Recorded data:

========================

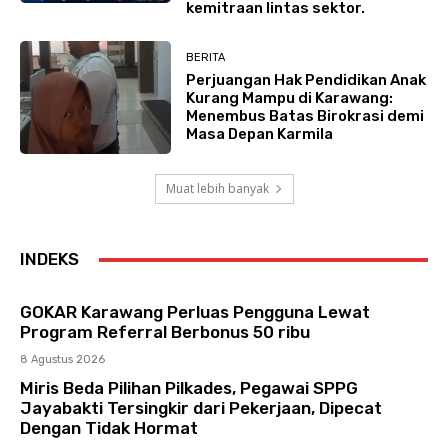
kemitraan lintas sektor.
BERITA
Perjuangan Hak Pendidikan Anak
Kurang Mampu di Karawang:
Menembus Batas Birokrasi demi
Masa Depan Karmila
Muat lebih banyak
INDEKS
GOKAR Karawang Perluas Pengguna Lewat
Program Referral Berbonus 50 ribu
8 Agustus 2026
Miris Beda Pilihan Pilkades, Pegawai SPPG
Jayabakti Tersingkir dari Pekerjaan, Dipecat
Dengan Tidak Hormat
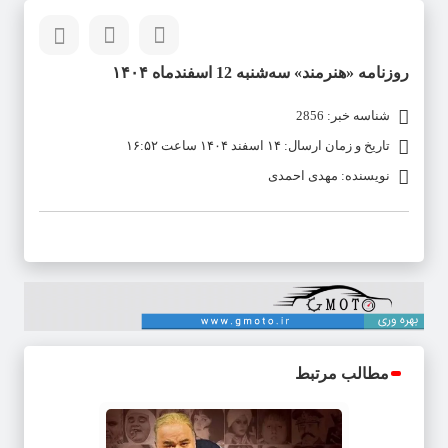
روزنامه «هنرمند» سه‌شنبه 12 اسفندماه ۱۴۰۴
شناسه خبر: 2856
تاریخ و زمان ارسال: ۱۴ اسفند ۱۴۰۴ ساعت ۱۶:۵۲
نویسنده: مهدی احمدی
مطالب مرتبط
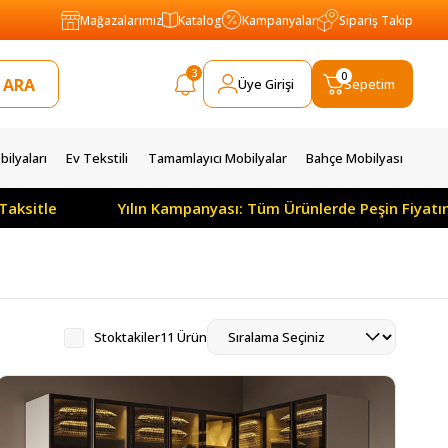
Mağazalarımız
Katalog
Kampanyalar
Sipariş Takip
3
0
Üye Girişi
Sepetim
ilyaları
Ev Tekstili
Tamamlayıcı Mobilyalar
Bahçe Mobilyası
Yılın Kampanyası: Tüm Ürünlerde Peşin Fiyatına 3 Ay
Stoktakiler
11 Ürün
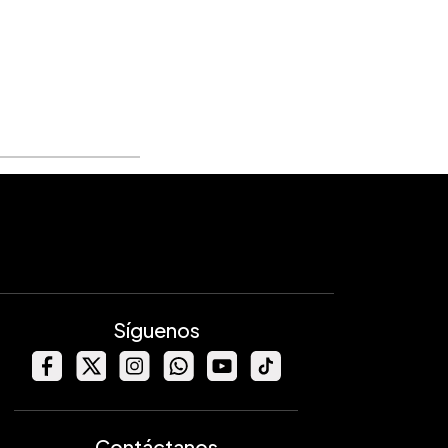
Síguenos
Contáctanos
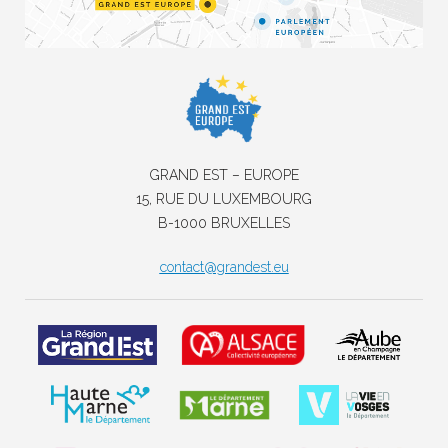
GRAND EST – EUROPE
15, RUE DU LUXEMBOURG
B-1000 BRUXELLES
contact@grandest.eu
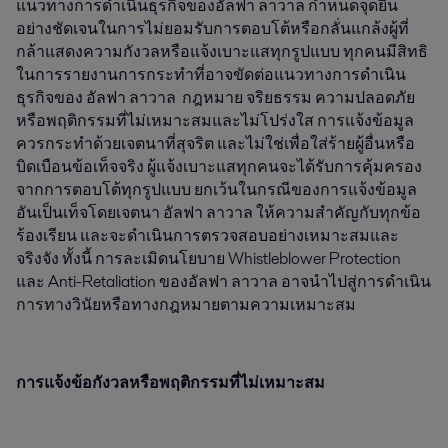
แนวทางการดำเนินธุรกิจของอัลฟา ลาวาล กำหนดจุดยืน
อย่างชัดเจนในการไม่ยอมรับการตอบโต้หรือกลั่นแกล้งผู้ที่
กล้าแสดงความกังวลหรือแจ้งเบาะแสทุกรูปแบบ ทุกคนมีสิทธิ
ในการรายงานการกระทำที่อาจขัดต่อแนวทางการดำเนิน
ธุรกิจของ อัลฟา ลาวาล กฎหมาย จริยธรรม ความปลอดภัย
หรือพฤติกรรมที่ไม่เหมาะสมและไม่โปร่งใส การแจ้งข้อมูล
ควรกระทำด้วยเจตนาที่สุจริต และไม่ใช่เพื่อใส่ร้ายผู้อื่นหรือ
บิดเบือนข้อเท็จจริง ผู้แจ้งเบาะแสทุกคนจะได้รับการคุ้มครอง
จากการตอบโต้ทุกรูปแบบ ยกเว้นในกรณีของการแจ้งข้อมูล
อันเป็นเท็จโดยเจตนา อัลฟา ลาวาล ให้ความสำคัญกับทุกข้อ
ร้องเรียน และจะดำเนินการตรวจสอบอย่างเหมาะสมและ
จริงจัง ทั้งนี้ การละเมิดนโยบาย Whistleblower Protection
และ Anti-Retaliation ของอัลฟา ลาวาล อาจนำไปสู่การดำเนิน
การทางวินัยหรือทางกฎหมายตามความเหมาะสม
การแจ้งข้อกังวลหรือพฤติกรรมที่ไม่เหมาะสม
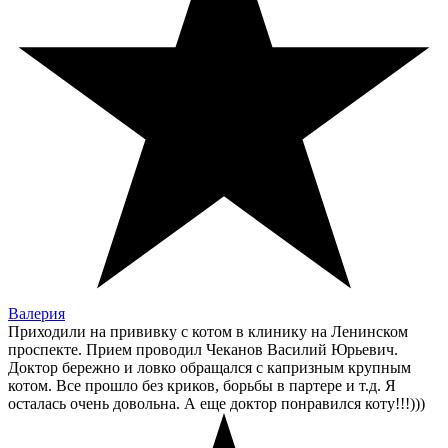
Валерия
Приходили на прививку с котом в клинику на Ленинском
проспекте. Прием проводил Чеканов Василий Юрьевич.
Доктор бережно и ловко обращался с капризным крупным
котом. Все прошло без криков, борьбы в партере и т.д. Я
осталась очень довольна. А еще доктор понравился коту!!!)))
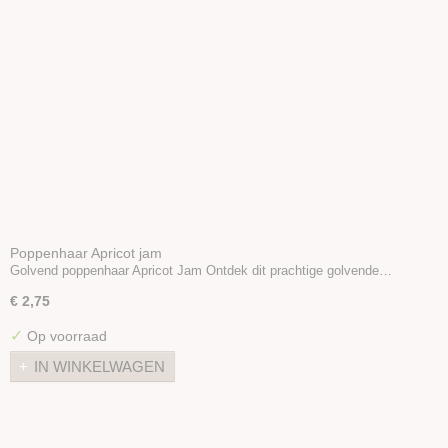
Poppenhaar Apricot jam
Golvend poppenhaar Apricot Jam Ontdek dit prachtige golvende…
€ 2,75
✓
Op voorraad
IN WINKELWAGEN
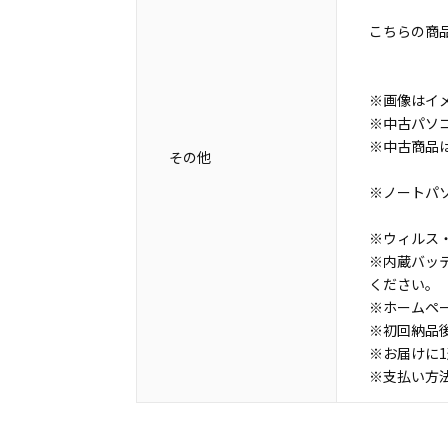
こちらの商
※画像はイ
※中古パソ
※中古商品
その他
※ノートパ
※ウィルス・
※内蔵バッ
ください。
※ホームペ
※初回納品
※お届けに
※支払い方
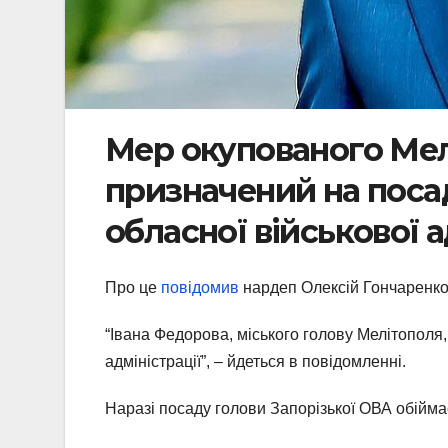
Мер окупованого Мел
призначений на посад
обласної військової а
Про це
повідомив
нардеп Олексій Гончаренк
“Івана Федорова, міського голову Мелітополя,
адміністрації”, – йдеться в повідомленні.
Наразі посаду голови Запорізької ОВА обійм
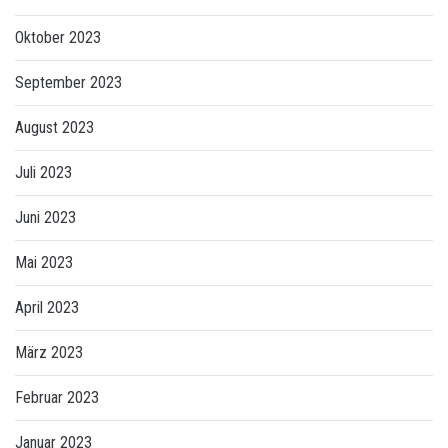
Oktober 2023
September 2023
August 2023
Juli 2023
Juni 2023
Mai 2023
April 2023
März 2023
Februar 2023
Januar 2023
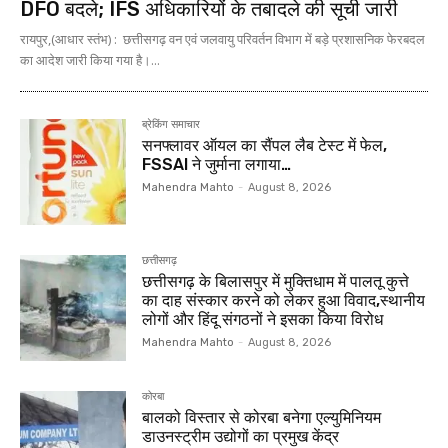
DFO बदले; IFS अधिकारियों के तबादले की सूची जारी
रायपुर,(आधार स्तंभ) : छत्तीसगढ़ वन एवं जलवायु परिवर्तन विभाग में बड़े प्रशासनिक फेरबदल
का आदेश जारी किया गया है।...
ब्रेकिंग समाचार
सनफ्लावर ऑयल का सैंपल लैब टेस्ट में फेल,
FSSAI ने जुर्माना लगाया…
Mahendra Mahto
-
August 8, 2026
छत्तीसगढ़
छत्तीसगढ़ के बिलासपुर में मुक्तिधाम में पालतू कुत्ते
का दाह संस्कार करने को लेकर हुआ विवाद,स्थानीय
लोगों और हिंदू संगठनों ने इसका किया विरोध
Mahendra Mahto
-
August 8, 2026
कोरबा
बालको विस्तार से कोरबा बनेगा एल्युमिनियम
डाउनस्ट्रीम उद्योगों का प्रमुख केंद्र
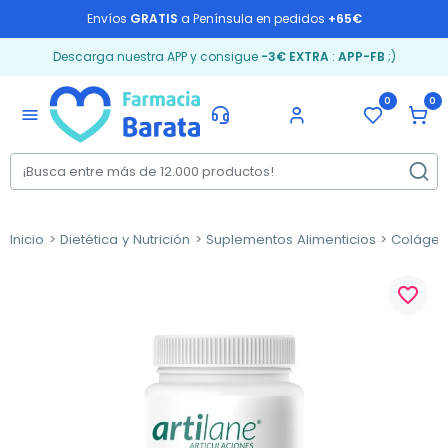
Envíos
GRATIS
a Península en pedidos
+65€
Descarga nuestra APP y consigue
-3€ EXTRA
:
APP-FB
;)
0
0
menu
Inicio
Dietética y Nutrición
Suplementos Alimenticios
Coláge
favorite_border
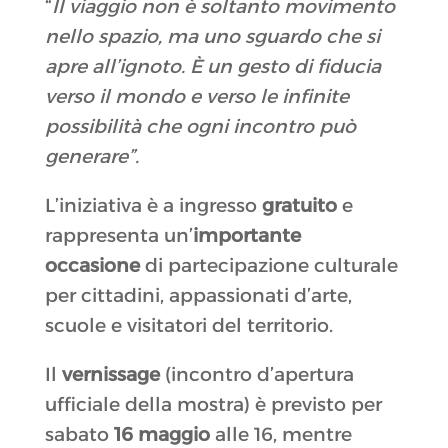
“
Il viaggio non è soltanto movimento
nello spazio, ma uno sguardo che si
apre all’ignoto. È un gesto di fiducia
verso il mondo e verso le infinite
possibilità che ogni incontro può
generare”.
L’iniziativa è a ingresso
gratuito
e
rappresenta un’
importante
occasione
di partecipazione culturale
per cittadini, appassionati d’arte,
scuole e visitatori del territorio.
Il
vernissage
(incontro d’apertura
ufficiale della mostra) è previsto per
sabato
16 maggio
alle 16, mentre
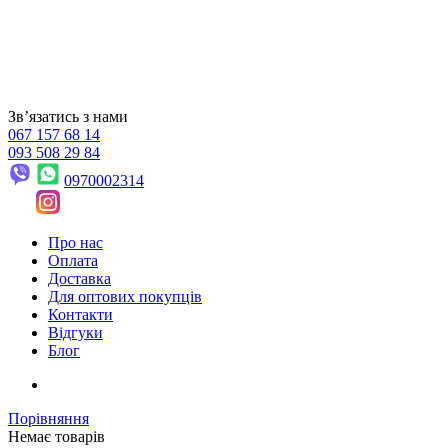
Звʼязатись з нами
067 157 68 14
093 508 29 84
0970002314
Про нас
Оплата
Доставка
Для оптових покупців
Контакти
Відгуки
Блог
Порівняння
Немає товарів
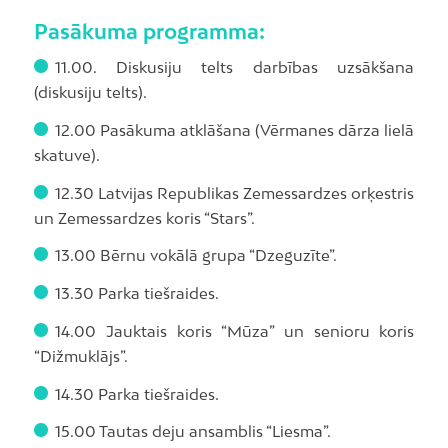
Pasākuma programma:
11.00. Diskusiju telts darbības uzsākšana
(diskusiju telts).
12.00 Pasākuma atklāšana (Vērmanes dārza lielā
skatuve).
12.30 Latvijas Republikas Zemessardzes orķestris
un Zemessardzes koris “Stars”.
13.00 Bērnu vokālā grupa “Dzeguzīte”.
13.30 Parka tiešraides.
14.00 Jauktais koris “Mūza” un senioru koris
“Dižmuklājs”.
14.30 Parka tiešraides.
15.00 Tautas deju ansamblis “Liesma”.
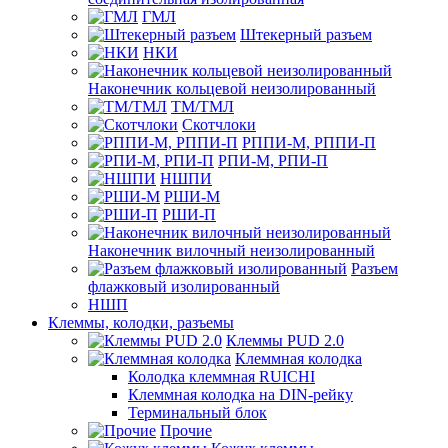
ГМЛ
Штекерный разъем
НКИ
Наконечник кольцевой неизолированный
ТМ/ТМЛ
Скотчлоки
РППИ-М, РППИ-П
РПИ-М, РПИ-П
НШПИ
РШИ-М
РШИ-П
Наконечник вилочный неизолированный
Разъем
флажковый изолированный
НШП
Клеммы, колодки, разъемы
Клеммы PUD 2.0
Клеммная колодка
Колодка клеммная RUICHI
Клеммная колодка на DIN-рейку
Терминальный блок
Прочие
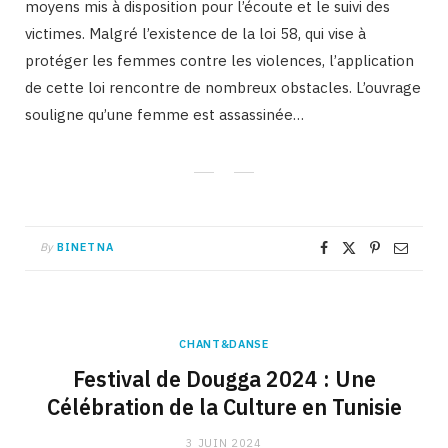
moyens mis à disposition pour l’écoute et le suivi des
victimes. Malgré l’existence de la loi 58, qui vise à
protéger les femmes contre les violences, l’application
de cette loi rencontre de nombreux obstacles. L’ouvrage
souligne qu’une femme est assassinée…
By
BINETNA
CHANT&DANSE
Festival de Dougga 2024 : Une
Célébration de la Culture en Tunisie
3 JUIN 2024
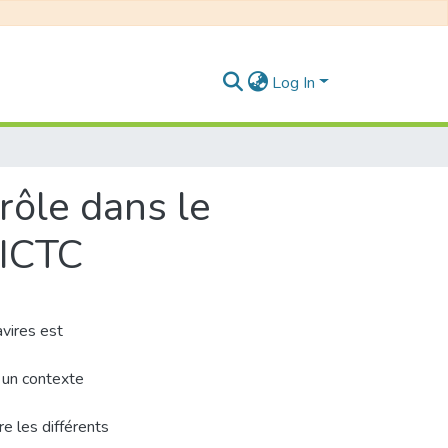
Log In
 rôle dans le
 ICTC
avires est
à un contexte
re les différents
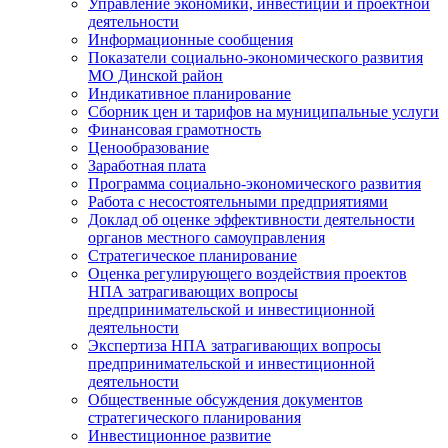
Управление экономики, инвестиций и проектной
деятельности
Информационные сообщения
Показатели социально-экономического развития
МО Динской район
Индикативное планирование
Сборник цен и тарифов на муниципальные услуги
Финансовая грамотность
Ценообразование
Заработная плата
Программа социально-экономического развития
Работа с несостоятельными предприятиями
Доклад об оценке эффективности деятельности
органов местного самоуправления
Стратегическое планирование
Оценка регулирующего воздействия проектов
НПА затрагивающих вопросы
предпринимательской и инвестиционной
деятельности
Экспертиза НПА затрагивающих вопросы
предпринимательской и инвестиционной
деятельности
Общественные обсуждения документов
стратегического планирования
Инвестиционное развитие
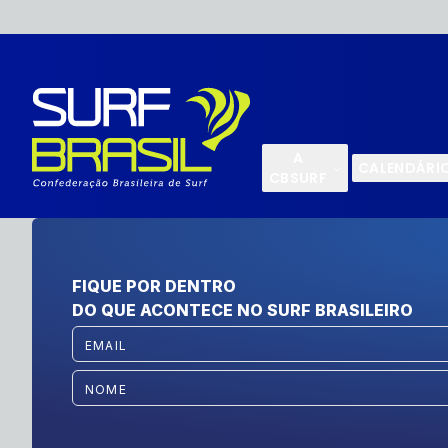
A
CALENDÁRI
CBSURF
FIQUE POR DENTRO
DO QUE ACONTECE NO SURF BRASILEIRO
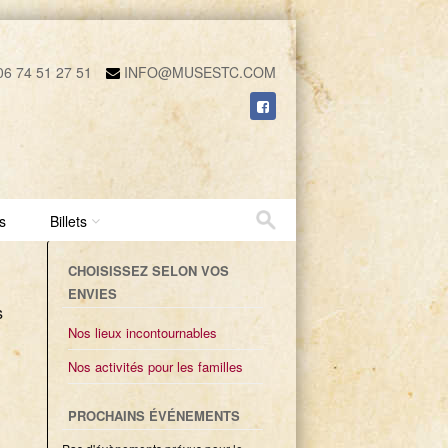
6 74 51 27 51
INFO@MUSESTC.COM
s
Billets
CHOISISSEZ SELON VOS
ENVIES
s
Nos lieux incontournables
Nos activités pour les familles
PROCHAINS ÉVÉNEMENTS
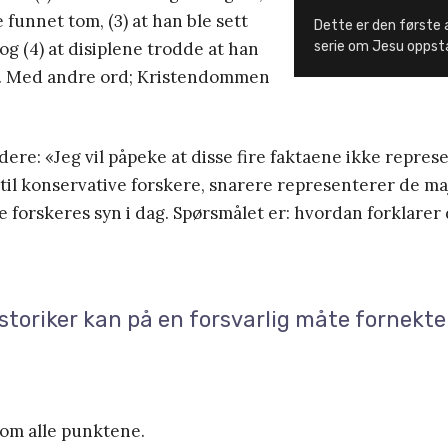
e funnet tom, (3) at han ble sett
Dette er den første a
og (4) at disiplene trodde at han
serie om Jesu oppst
. Med andre ord; Kristendommen
idere: «Jeg vil påpeke at disse fire faktaene ikke repres
il konservative forskere, snarere representerer de ma
 forskeres syn i dag. Spørsmålet er: hvordan forklarer 
storiker kan på en forsvarlig måte fornek
nom alle punktene.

========================

EXERCISE GOAL: Wherever "telts" turns up in the records, copy the whole line.

RESULT BELOW:
11.00. Diskusiju telts darbības uzsākšana
(diskusiju telts).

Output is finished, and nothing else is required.